_Data for review_
....................

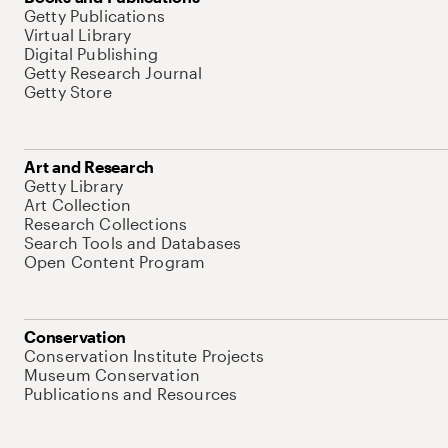
Getty Publications
Virtual Library
Digital Publishing
Getty Research Journal
Getty Store
Art and Research
Getty Library
Art Collection
Research Collections
Search Tools and Databases
Open Content Program
Conservation
Conservation Institute Projects
Museum Conservation
Publications and Resources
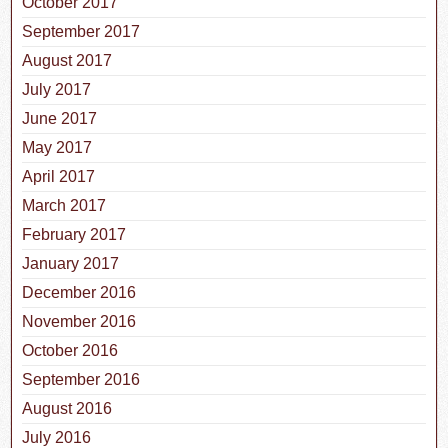
October 2017
September 2017
August 2017
July 2017
June 2017
May 2017
April 2017
March 2017
February 2017
January 2017
December 2016
November 2016
October 2016
September 2016
August 2016
July 2016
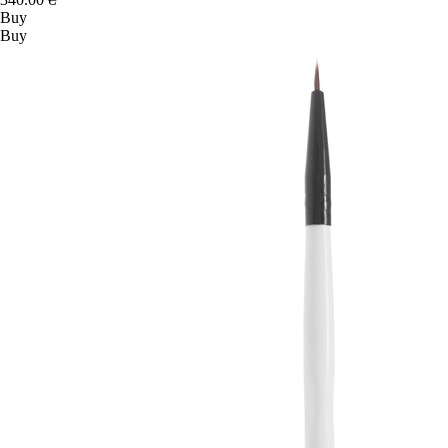
Buy
Buy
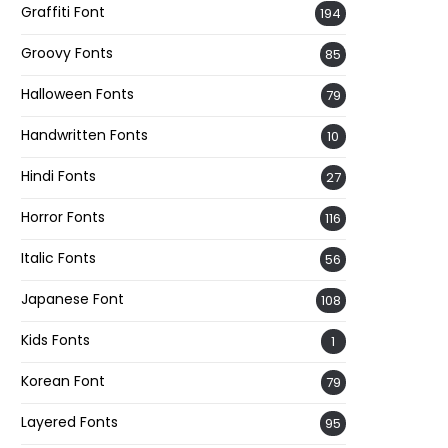
Graffiti Font
194
Groovy Fonts
85
Halloween Fonts
79
Handwritten Fonts
10
Hindi Fonts
27
Horror Fonts
116
Italic Fonts
56
Japanese Font
108
Kids Fonts
1
Korean Font
79
Layered Fonts
95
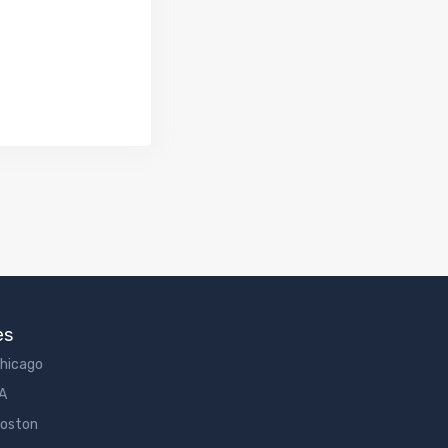
es
Chicago
LA
Boston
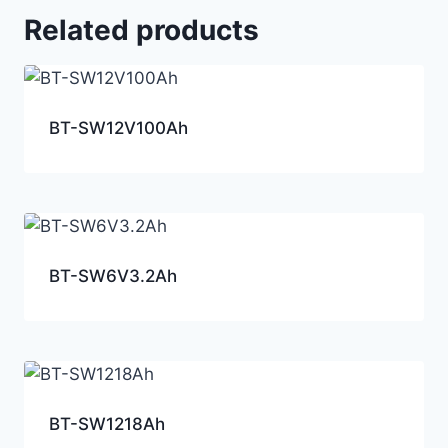
Related products
BT-SW12V100Ah
BT-SW6V3.2Ah
BT-SW1218Ah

....................

_Your goal_
Across the whole listing above, tally each line where the string "Fonts" occurs, and give the number and nothing more.

_Result_
8